Cette page n’a pas encore été corrigée

Nos vœux et nos encens sont dûs à son pouvoir.
Cependant quel honneur en peut-il recevoir ?
Quel bien lui revient-il de nos foibles hommages ?
Lui seul il est sa fin, il s'aime en ses ouvrages.
Qu'a-t'il besoin de nous ? D'un oeil indifférent
Il regarde tranquile l'être et le néant.
Il touche, il endurcit, il punit, il pardonne :
Il éclaire, il aveugle : il condamne, il couronne.
S'il ne veut plus de moi, je tombe, je péris :
S'il veut m'aimer encor, je respire, je vis.
Ce qu'il veut il l'ordonne, et son ordre suprême
N'a pour toute raison que sa volonté même.
Qui suis-je pour oser murmurer de mon sort,
Moi conçu dans le crime, esclave de la mort ?
Quoi ! Le vase pétri d'une matiere vile
Dira-t'il au potier, pourquoi suis-je d'argile ?
Des salutaires eaux un enfant est lavé.
Par une prompte mort un autre en est privé.
Dieu rejette Esaü, dont il aime le frere.
Par quel titre inconnu Jacob lui peut-il plaire ?

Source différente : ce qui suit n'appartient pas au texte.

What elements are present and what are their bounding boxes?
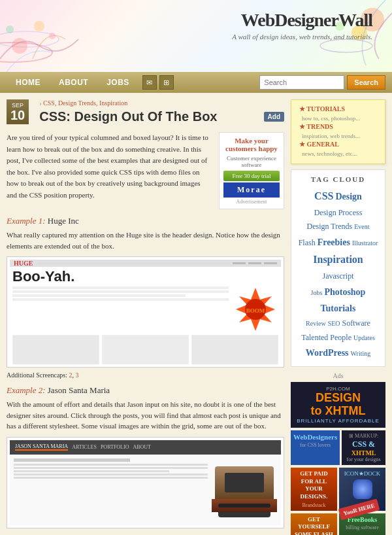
sticky-general: ★ GENERAL — [297, 141, 380, 148]
nav-home[interactable]: HOME — [7, 74, 50, 91]
flash-ad[interactable]: GET YOURSELF SOME FLASH FLASHDEN — [291, 513, 337, 535]
webdesigners-ads: WebDesigners for CSS lovers ⊞ MARKUP: CS… — [291, 430, 385, 465]
nav-jobs[interactable]: JOBS — [97, 74, 139, 91]
tag-photoshop[interactable]: Photoshop — [324, 287, 365, 297]
screenshot2-box: JASON SANTA MARIA ARTICLES PORTFOLIO ABO… — [7, 437, 284, 528]
p2h-ad[interactable]: P2H.COM DESIGN to XHTML BRILLIANTLY AFFO… — [291, 382, 385, 428]
tag-design[interactable]: Design — [335, 192, 361, 201]
ad-subtitle: Customer experience software — [223, 155, 280, 168]
tag-talented-people[interactable]: Talented People — [301, 333, 351, 342]
screencaps-section: Additional Screencaps: 2, 3 — [7, 371, 284, 379]
tag-flash[interactable]: Flash — [299, 238, 316, 247]
screenshot2-body — [10, 455, 281, 525]
tag-seo[interactable]: SEO — [328, 320, 340, 327]
flash-title: GET YOURSELF SOME FLASH — [293, 516, 335, 535]
search-button[interactable]: Search — [347, 75, 385, 90]
ss2-nav-extras: ABOUT — [133, 444, 151, 450]
tag-inspiration[interactable]: Inspiration — [313, 254, 363, 265]
tag-css[interactable]: CSS — [314, 190, 333, 201]
screencap-link-2[interactable]: 2 — [69, 371, 73, 379]
tag-review[interactable]: Review — [306, 320, 326, 327]
p2h-line1: DESIGN to XHTML — [295, 392, 382, 418]
search-area: Search — [259, 75, 385, 90]
article-title-row: CSS: Design Out Of The Box Add — [39, 109, 284, 124]
screenshot1-sub-cols — [12, 335, 278, 364]
ads-title: Ads — [291, 372, 385, 379]
tag-jobs[interactable]: Jobs — [311, 289, 323, 296]
ad-title: Make your customers happy — [223, 137, 280, 152]
sub-screenshot-3 — [191, 335, 278, 364]
sticky-trends-sub: inspiration, web trends... — [297, 133, 380, 139]
screenshot2-header: JASON SANTA MARIA ARTICLES PORTFOLIO ABO… — [10, 440, 281, 455]
site-title: WebDesignerWall — [232, 10, 372, 31]
sidebar-ad: Make your customers happy Customer exper… — [219, 132, 284, 209]
explosion-graphic: BOOM — [233, 286, 278, 332]
tag-wordpress[interactable]: WordPress — [306, 348, 349, 358]
flash-freebooks-ads: GET YOURSELF SOME FLASH FLASHDEN FreeBoo… — [291, 513, 385, 535]
example1-desc: What really captured my attention on the… — [7, 230, 284, 251]
sticky-note: ★ TUTORIALS how to, css, photoshop... ★ … — [291, 99, 385, 164]
tag-cloud-box: TAG CLOUD CSS Design Design Process Desi… — [291, 169, 385, 367]
site-brand-area: WebDesignerWall A wall of design ideas, … — [232, 10, 372, 41]
wd-css-text: CSS & — [344, 440, 383, 449]
example1-heading: Example 1: Huge Inc — [7, 216, 284, 226]
article-text: Are you tired of your typical columned a… — [7, 132, 212, 209]
ad-trial-button[interactable]: Free 30 day trial — [223, 171, 280, 181]
p2h-sub: BRILLIANTLY AFFORDABLE — [295, 418, 382, 424]
wd-right-sub: for your designs — [344, 457, 383, 462]
tag-cloud: CSS Design Design Process Design Trends … — [297, 187, 380, 361]
screenshot2-main — [10, 455, 281, 525]
tag-cloud-title: TAG CLOUD — [297, 175, 380, 183]
webdesigners-right-ad[interactable]: ⊞ MARKUP: CSS & XHTML for your designs — [342, 430, 385, 465]
ss2-nav-articles: JASON SANTA MARIA — [15, 443, 68, 451]
content-wrapper: SEP 10 › CSS, Design Trends, Inspiration… — [0, 93, 392, 535]
tag-illustrator[interactable]: Illustrator — [352, 239, 378, 247]
sticky-general-sub: news, technology, etc... — [297, 150, 380, 157]
example1-section: Example 1: Huge Inc What really captured… — [7, 216, 284, 368]
rss-icon[interactable]: ⊞ — [159, 75, 174, 90]
sticky-tutorials: ★ TUTORIALS — [297, 105, 380, 112]
tag-design-process[interactable]: Design Process — [314, 208, 363, 217]
date-badge: SEP 10 — [7, 99, 29, 124]
sticky-trends: ★ TRENDS — [297, 123, 380, 130]
freebooks-sub: billing software — [342, 525, 383, 530]
article-meta: › CSS, Design Trends, Inspiration — [39, 99, 284, 107]
example2-heading: Example 2: Jason Santa Maria — [7, 385, 284, 396]
ss2-nav-about: PORTFOLIO — [101, 444, 129, 450]
search-input[interactable] — [259, 75, 344, 90]
tag-design-trends[interactable]: Design Trends — [306, 222, 352, 231]
example2-desc: With the amount of effort and details th… — [7, 399, 284, 432]
navigation-bar: HOME ABOUT JOBS ✉ ⊞ Search — [0, 72, 392, 93]
email-icon[interactable]: ✉ — [142, 75, 157, 90]
date-day: 10 — [10, 109, 25, 122]
screenshot1-content: HUGE Boo-Yah. — [10, 260, 281, 364]
add-button[interactable]: Add — [264, 112, 284, 122]
tag-tutorials[interactable]: Tutorials — [321, 303, 356, 313]
screenshot1-header: HUGE — [10, 260, 281, 267]
screencap-link-3[interactable]: 3 — [76, 371, 79, 379]
screenshot1-body: Boo-Yah. — [10, 267, 281, 364]
tag-event[interactable]: Event — [354, 223, 369, 230]
ss2-nav-portfolio: ARTICLES — [72, 444, 97, 450]
screenshot2-content: JASON SANTA MARIA ARTICLES PORTFOLIO ABO… — [10, 440, 281, 525]
get-paid-text: GET PAID FOR ALL YOUR DESIGNS. — [293, 470, 335, 501]
article-title: CSS: Design Out Of The Box — [39, 109, 258, 124]
sub-screenshot-1 — [12, 335, 99, 364]
webdesigners-left-ad[interactable]: WebDesigners for CSS lovers — [291, 430, 340, 465]
tag-javascript[interactable]: Javascript — [323, 271, 354, 281]
wd-left-sub: for CSS lovers — [293, 442, 337, 448]
site-subtitle: A wall of design ideas, web trends, and … — [232, 33, 372, 41]
main-content: SEP 10 › CSS, Design Trends, Inspiration… — [7, 99, 284, 535]
tag-freebies[interactable]: Freebies — [318, 237, 350, 247]
tag-updates[interactable]: Updates — [353, 334, 375, 341]
site-header: WebDesignerWall A wall of design ideas, … — [0, 0, 392, 72]
nav-about[interactable]: ABOUT — [50, 74, 97, 91]
article-category-link[interactable]: CSS, Design Trends, Inspiration — [43, 99, 127, 107]
sub-screenshot-2 — [102, 335, 189, 364]
ad-logo: Morae — [223, 182, 280, 198]
article-category-icon: › — [39, 99, 41, 107]
huge-headline: Boo-Yah. — [12, 269, 278, 284]
tag-writing[interactable]: Writing — [351, 350, 371, 357]
brandstack-ad[interactable]: GET PAID FOR ALL YOUR DESIGNS. Brandstac… — [291, 468, 337, 511]
tag-software[interactable]: Software — [342, 319, 370, 328]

O sage profondeur ! ô sublimes secrets !
J'adore un Dieu caché : je tremble, et je me tais.
Ce Dieu dans ses desseins terrible et toujours sage,
Qui ne changeant jamais, change tout son ouvrage,
Pour ceux mêmes souvent qu'il avoit rendus bons,
Arrête tout à coup la source de ses dons.
Dans cette obscure nuit l'astre si nécessaire,
La foi, quand il le veut, s'éteint ou nous éclaire.
Ce premier des présens qu'il fait aux malheureux,
Leur ouvre le chemin quand il a pitié d'eux.